If you say 'no, I have the MCITP or MCM for SQL 2008 which is the newer version' all they hear is 'no' and move on. So, what you have to say is 'yes, I have the McDBA for SQL 2012' or whatever stupid crap recruiters are asking for.

TLAs are better than FLAs

But if you were going to change the names of the certificates, at least choose something easy to say, easy to understand, and that is intuitive.

People love three letter acronyms. They roll off the tongue easier, and they just sound so cool.

I would propose the following nomenclature:

  • MCA, MCP, MCE, MCM. Simple, easy, TLAs.

  • Associate, Professional, Expert, Master.

Most people intuitively know how to rank those four levels. You don't need to know anything about the technology in order to understand that an Associate is lower than an Expert, or Master.

Certificates Shouldn't Expire

I'm not saying you shouldn't continue to train, get certified, learn new skills, etc. But the certs you've earned should stay with you, period. Think about how many SQL 2000 installations there are still out there.

If you are an expert on an old piece of technology, and the customer needs that, then you are still the expert.

If a certification is tied to a specific version of technology there is no need to expire it. That person is not diminishing or interfering with new technology or certifications.

If someone only has certification from ten years ago, and nothing more recent, then let the customer decide if that is what they want.

Specialists Specialize

The SQL 2008 Server Certification program had three tracks: DEV, DBA, BI. There were two levels: junior and senior. Now, you have to complete all three tracks to get the entry level certification for SQL 2012.

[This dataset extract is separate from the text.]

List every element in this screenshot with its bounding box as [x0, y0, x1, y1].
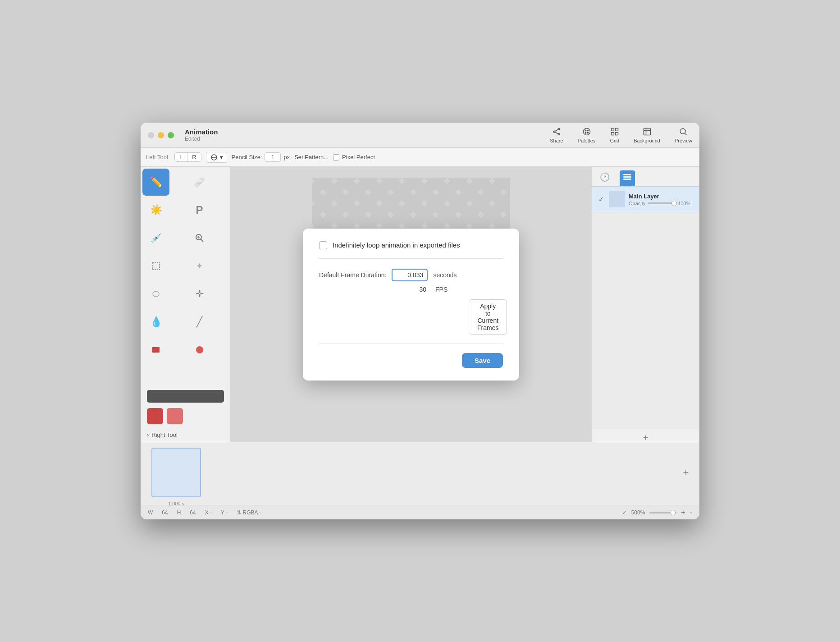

Think about cars for a minute. Mechanics specialize. You have transmissions, engines, fuel injection systems, etc. Someone who knows how to fix one, rarely knows the others. Or you have an oil-change technician.

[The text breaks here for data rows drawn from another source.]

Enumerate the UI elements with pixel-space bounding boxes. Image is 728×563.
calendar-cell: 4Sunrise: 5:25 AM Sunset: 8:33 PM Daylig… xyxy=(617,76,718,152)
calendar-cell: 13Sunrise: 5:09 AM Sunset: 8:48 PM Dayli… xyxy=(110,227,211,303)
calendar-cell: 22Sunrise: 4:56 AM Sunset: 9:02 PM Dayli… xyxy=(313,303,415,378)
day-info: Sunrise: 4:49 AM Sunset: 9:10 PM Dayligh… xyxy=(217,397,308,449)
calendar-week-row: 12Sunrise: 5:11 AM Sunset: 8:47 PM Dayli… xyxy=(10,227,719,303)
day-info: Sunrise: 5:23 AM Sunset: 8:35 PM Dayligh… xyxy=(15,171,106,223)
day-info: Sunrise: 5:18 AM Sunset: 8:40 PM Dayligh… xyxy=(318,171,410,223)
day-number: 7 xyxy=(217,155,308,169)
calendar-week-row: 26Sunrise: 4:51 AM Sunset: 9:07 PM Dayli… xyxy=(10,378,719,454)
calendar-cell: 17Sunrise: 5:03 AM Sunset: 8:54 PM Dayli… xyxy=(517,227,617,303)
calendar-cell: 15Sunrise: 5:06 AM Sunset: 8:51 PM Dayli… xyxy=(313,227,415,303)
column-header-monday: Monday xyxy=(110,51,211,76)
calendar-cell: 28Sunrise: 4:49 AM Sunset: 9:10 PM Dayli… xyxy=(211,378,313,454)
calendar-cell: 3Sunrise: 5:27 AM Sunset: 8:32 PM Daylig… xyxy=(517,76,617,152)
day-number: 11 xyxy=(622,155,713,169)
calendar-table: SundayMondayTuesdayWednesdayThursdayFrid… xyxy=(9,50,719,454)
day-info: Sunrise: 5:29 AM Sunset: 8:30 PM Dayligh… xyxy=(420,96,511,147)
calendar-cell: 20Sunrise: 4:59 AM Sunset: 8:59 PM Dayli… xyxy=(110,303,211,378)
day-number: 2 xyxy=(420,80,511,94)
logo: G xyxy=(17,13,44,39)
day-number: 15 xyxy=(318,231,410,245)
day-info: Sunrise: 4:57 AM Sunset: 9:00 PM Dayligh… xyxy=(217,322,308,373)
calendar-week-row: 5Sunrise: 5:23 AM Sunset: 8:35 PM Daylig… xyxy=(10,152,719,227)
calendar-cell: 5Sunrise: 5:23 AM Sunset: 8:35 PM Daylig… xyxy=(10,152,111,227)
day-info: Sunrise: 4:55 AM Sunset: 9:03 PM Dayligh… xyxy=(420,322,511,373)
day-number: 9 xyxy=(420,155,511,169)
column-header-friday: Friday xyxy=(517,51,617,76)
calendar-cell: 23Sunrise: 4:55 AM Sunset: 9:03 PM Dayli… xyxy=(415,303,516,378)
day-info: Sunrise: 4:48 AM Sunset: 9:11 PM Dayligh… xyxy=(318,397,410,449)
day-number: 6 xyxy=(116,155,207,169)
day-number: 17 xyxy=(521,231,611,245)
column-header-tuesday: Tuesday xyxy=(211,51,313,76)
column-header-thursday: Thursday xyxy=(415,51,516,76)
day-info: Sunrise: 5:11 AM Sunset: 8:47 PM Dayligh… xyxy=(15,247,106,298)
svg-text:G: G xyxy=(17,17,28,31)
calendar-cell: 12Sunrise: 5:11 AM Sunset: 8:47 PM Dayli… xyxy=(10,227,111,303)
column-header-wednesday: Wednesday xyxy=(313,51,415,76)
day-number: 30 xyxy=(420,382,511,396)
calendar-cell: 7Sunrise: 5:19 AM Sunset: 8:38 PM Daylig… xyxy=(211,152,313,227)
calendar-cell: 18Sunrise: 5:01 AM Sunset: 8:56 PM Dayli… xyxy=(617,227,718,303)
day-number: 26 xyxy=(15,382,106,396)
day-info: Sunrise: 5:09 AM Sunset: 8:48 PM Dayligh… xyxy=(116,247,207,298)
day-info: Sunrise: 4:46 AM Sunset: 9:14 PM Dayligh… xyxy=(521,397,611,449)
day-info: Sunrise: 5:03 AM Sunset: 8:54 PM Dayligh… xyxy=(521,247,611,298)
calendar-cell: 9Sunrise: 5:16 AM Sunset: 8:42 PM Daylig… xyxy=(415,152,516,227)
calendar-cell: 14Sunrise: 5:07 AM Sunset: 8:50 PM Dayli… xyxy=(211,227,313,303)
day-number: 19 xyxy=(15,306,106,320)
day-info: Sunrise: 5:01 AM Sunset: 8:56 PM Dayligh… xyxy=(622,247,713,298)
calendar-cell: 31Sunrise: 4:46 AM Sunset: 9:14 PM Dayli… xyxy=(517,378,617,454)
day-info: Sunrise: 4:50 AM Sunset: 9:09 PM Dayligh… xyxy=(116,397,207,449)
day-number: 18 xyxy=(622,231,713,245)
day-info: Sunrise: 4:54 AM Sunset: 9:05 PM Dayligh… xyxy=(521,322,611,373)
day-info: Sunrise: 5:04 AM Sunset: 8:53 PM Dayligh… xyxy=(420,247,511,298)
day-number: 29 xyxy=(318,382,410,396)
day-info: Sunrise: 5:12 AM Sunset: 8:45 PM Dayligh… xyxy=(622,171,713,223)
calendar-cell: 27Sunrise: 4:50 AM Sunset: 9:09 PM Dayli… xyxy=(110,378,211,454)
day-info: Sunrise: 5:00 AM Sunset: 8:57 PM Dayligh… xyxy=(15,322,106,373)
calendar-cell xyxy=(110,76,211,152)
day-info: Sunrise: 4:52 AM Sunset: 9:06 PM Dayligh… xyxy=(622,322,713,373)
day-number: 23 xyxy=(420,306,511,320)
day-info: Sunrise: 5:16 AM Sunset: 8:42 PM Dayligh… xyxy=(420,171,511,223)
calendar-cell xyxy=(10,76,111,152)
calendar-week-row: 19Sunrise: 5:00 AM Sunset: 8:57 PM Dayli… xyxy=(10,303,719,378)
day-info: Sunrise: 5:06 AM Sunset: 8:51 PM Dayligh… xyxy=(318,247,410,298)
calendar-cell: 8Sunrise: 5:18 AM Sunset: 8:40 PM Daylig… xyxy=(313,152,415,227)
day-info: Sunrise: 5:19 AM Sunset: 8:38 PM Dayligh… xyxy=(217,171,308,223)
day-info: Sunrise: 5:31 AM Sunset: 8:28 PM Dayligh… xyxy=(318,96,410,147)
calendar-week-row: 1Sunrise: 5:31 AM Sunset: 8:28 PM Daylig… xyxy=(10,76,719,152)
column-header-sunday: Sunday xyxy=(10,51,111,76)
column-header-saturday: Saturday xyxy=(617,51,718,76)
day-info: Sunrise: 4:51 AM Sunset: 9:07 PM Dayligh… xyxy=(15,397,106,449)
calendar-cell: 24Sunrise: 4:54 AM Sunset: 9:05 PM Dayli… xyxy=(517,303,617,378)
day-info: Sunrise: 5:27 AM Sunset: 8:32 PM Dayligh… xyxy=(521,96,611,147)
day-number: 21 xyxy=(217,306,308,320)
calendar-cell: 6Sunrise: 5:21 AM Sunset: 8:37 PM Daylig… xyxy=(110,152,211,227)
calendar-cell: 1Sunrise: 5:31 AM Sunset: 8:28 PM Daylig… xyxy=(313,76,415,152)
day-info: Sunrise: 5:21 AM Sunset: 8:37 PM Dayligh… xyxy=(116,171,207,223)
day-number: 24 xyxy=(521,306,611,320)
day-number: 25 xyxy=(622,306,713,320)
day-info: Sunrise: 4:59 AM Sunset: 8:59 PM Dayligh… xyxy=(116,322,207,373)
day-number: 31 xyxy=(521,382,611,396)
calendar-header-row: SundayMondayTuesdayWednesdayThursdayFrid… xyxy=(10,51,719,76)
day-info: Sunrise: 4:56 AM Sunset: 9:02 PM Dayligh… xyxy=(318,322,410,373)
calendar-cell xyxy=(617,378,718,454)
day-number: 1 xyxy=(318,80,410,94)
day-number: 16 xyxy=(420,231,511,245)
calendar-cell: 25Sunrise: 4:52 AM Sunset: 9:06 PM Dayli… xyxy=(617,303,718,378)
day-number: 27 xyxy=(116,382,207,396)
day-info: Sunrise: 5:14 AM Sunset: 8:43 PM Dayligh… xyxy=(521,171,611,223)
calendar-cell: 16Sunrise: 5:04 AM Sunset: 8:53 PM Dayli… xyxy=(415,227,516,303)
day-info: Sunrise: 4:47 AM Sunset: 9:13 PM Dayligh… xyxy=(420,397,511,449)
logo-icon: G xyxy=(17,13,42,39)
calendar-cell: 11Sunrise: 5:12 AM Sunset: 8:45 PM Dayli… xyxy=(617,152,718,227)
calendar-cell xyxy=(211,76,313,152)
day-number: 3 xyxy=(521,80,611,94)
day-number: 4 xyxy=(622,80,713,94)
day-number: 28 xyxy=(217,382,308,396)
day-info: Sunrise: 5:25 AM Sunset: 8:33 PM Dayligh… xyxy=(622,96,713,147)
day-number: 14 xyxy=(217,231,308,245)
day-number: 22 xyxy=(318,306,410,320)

Or doctors? Orthopedic surgeon; ear, nose, and throat; endocrinology. Or you have a general practitioner.

Have you perused job descriptions that require you to be an expert in all three: BI, Dev, DBA; yet paid lower than just one? Me too, lot's of them. Those are interesting interviews, but they are also jobs to be avoided like the plague.

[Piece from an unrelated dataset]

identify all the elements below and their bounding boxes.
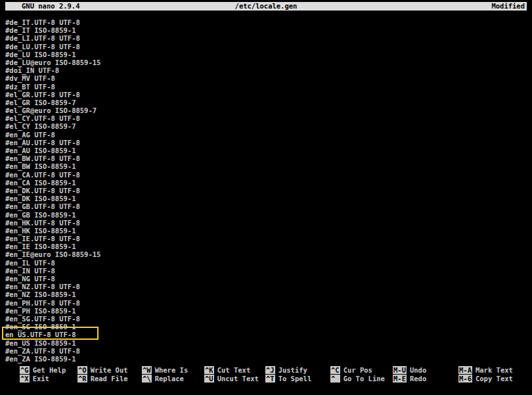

The official party line seems to be that Dev, DBA, and BI are so intertwined that you have to understand all of them in order to do any of them. Well, the real world doesn't quite work that way. Knowing about other areas certainly makes you better, and should be rewarded. But for an entry level certification that is ridiculous.

And, if you truly believed that, then how come someone can upgrade to the new MCSA with only one of the old MCTS certs. If all three skills were so intertwined, then you would require someone doing the upgrade to hole all three MCTS certifications.

Cost Benefit Analysis

All this leads me to the question whether I made the best choice of pursuing the SQL 2008 MCM. What is the cost / benefit analysis of all the time, money, effort, PTO, relationship costs, etc. for pursuing the MCM?

With the same money, you could self-fund a trip to the PASS or BA conferences. You could speak at tons of SQL Saturdays. You could take all the SQL 2012 MCSE Certifications. You could go on a SQL Cruise. And you'd still have money left over.

MCM RIP

I do hope Microsoft reconsiders canceling the MCM Program. This was the only certification that was serious and had sufficient rigor. It gave you something to strive for if you wanted to distinguish yourself from your peers.

Please take a moment and register a comment on the connect site and let Microsoft  know how you feel.